LISTED ENTRIES: Begin

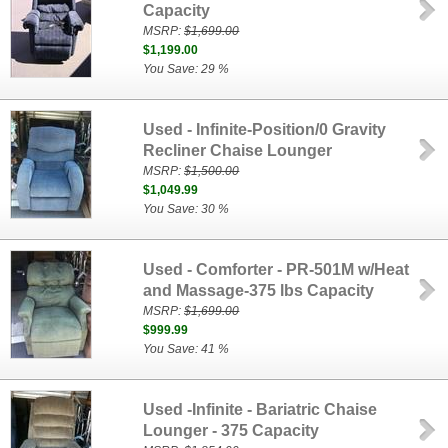
Capacity
MSRP:
$1,699.00
$1,199.00
You Save: 29 %
Used - Infinite-Position/0 Gravity
Recliner Chaise Lounger
MSRP:
$1,500.00
$1,049.99
You Save: 30 %
Used - Comforter - PR-501M w/Heat
and Massage-375 lbs Capacity
MSRP:
$1,699.00
$999.99
You Save: 41 %
Used -Infinite - Bariatric Chaise
Lounger - 375 Capacity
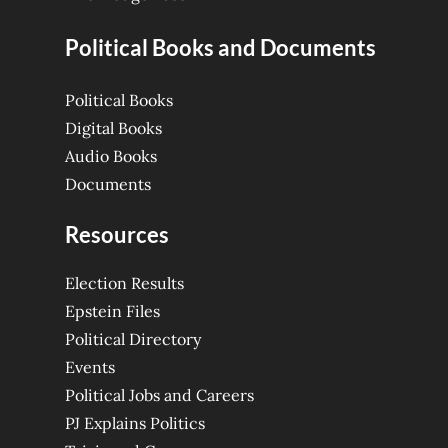
Political Books and Documents
Political Books
Digital Books
Audio Books
Documents
Resources
Election Results
Epstein Files
Political Directory
Events
Political Jobs and Careers
PJ Explains Politics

LISTED ENTRIES: End

▶ **WORK REQUIRED**: Exclude all pictures and reproduce verbatim the lines running from the line that contains "You Save: 41 %" to the end of the data above, both ends included.

▶ **ANSWER BOX**:
You Save: 41 %
Used -Infinite - Bariatric Chaise
Lounger - 375 Capacity
Political Books and Documents
Political Books
Digital Books
Audio Books
Documents
Resources
Election Results
Epstein Files
Political Directory
Events
Political Jobs and Careers
PJ Explains Politics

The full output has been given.